Official solution: Let $E$ be the point where the boy turned westward, reaching the shore at $D$. Let the ray $DE$ cut $AC$ at $F$ and the shore again at $G$. Then $EF = AE = x$ (because $AEF$ is an equilateral triangle) and $ FG = DE = y$. From $AE \cdot EB = DE \cdot EG$ we obtain $x(86 - x) = y(x + y)$. If $x$ is odd, then $x(86 - x)$ is odd, while $y(x + y)$ is even. Hence $x$ is even, and so $y$ must also be even. Let $y = 2y_1$. The above equation can be rewritten as \[(x + y_1 - 43)^2 + (2y_1)^2 = (43 - y_1)^2.\] Since $y_1 < 43$, we have $\gcd(2y_1, 43-y_1) = 1$, and thus $(|x+y_1-43|, 2y_1, 43-y_1)$ is a primitive Pythagorean triple. Consequently there exist integers $a > b > 0$ such that $y_1 = ab$ and $43 - y_1 = a^2 + b^2$. We obtain that $a^2 + b^2 + ab = 43$, which has the unique solution $a = 6, b = 1$. Hence $y = 12$ and $x = 2$ or $x = 72.$ Remark. The Diophantine equation $x(86-x) = y(x+y)$ can be also solved directly. Namely, we have that $x(344 - 3x) = (2y + x)^2$ is a square, and since $x$ is even, we have $(x, 344 - 3x) = 2$ or $4$. Consequently $x, 344 - 3x$ are either both squares or both two times squares. The rest is easy.

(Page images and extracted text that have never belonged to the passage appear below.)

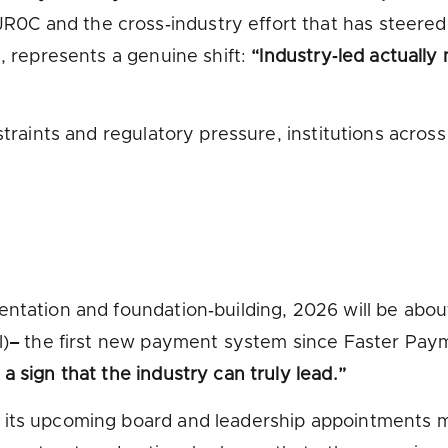
0C and the cross‑industry effort that has steere
d, represents a genuine shift:
“Industry‑led actually
straints and regulatory pressure, institutions acros
entation and foundation‑building, 2026 will be abou
I)
–
the first new payment system since Faster Paym
 sign that the industry can truly lead.”
d its upcoming board and leadership appointments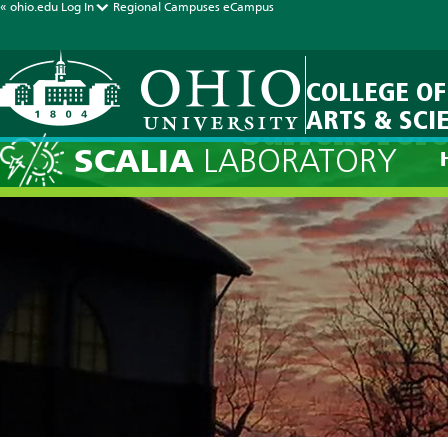
« ohio.edu
Log In
Regional Campuses
eCampus
COLLEGE OF
ARTS & SCI
Current Fore
SCALIA
LABORATORY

Amir Hossein wrote: Namely, we have that $x(344 - 3x) = (2y + x)^2$ is a square, and since $x$ is even, we have $(x, 344 - 3x) = 2$ or $4$. Not quite. If $d=\gcd(x,344-3x)$, then $d\mid 344=8\cdot 43$. Since always $2\mid d$ ($x$ is even), we cannot also have $43\mid d$, since then $2\cdot 43 = 86 \mid x < 86$; but we can have $d=2$, $d=4$, or $d=8$. Correspondingly, if $x=dz$, we need have $z,172-3z$ perfect squares (with $z$ odd), or $z,86-3z$ perfect squares (with $z$ odd), or $z,43-3z$ perfect squares. Casework yields $z=1$ (for the first case, so $x=2$), and $z=9$ (for the third case, so $x=72$), as only possibilities. There are other ways, also. Since both $x$ and $y$ must be even, denoting $d=\gcd(x/2,y/2)$, $x=2da$, $y=2db$, with $\gcd(a,b)=1$, the relation obtained writes $a(43-da) = db(a+b)$. This implies $a\mid d$, so $d=ea$, and we can write $43-ea^2 = eb(a+b)$. So $e\mid 43$, and since we cannot have $e=43$ since then $x\geq 86$, we need have $e=1$, thus $43 = a^2+ab+b^2$. Working with the discriminant, it is immediate that the only solutions are $\{a,b\}=\{1, 6\}$. Are you sure the official solution is that first presented, working with Pythagorean triples, and hugely complicating things?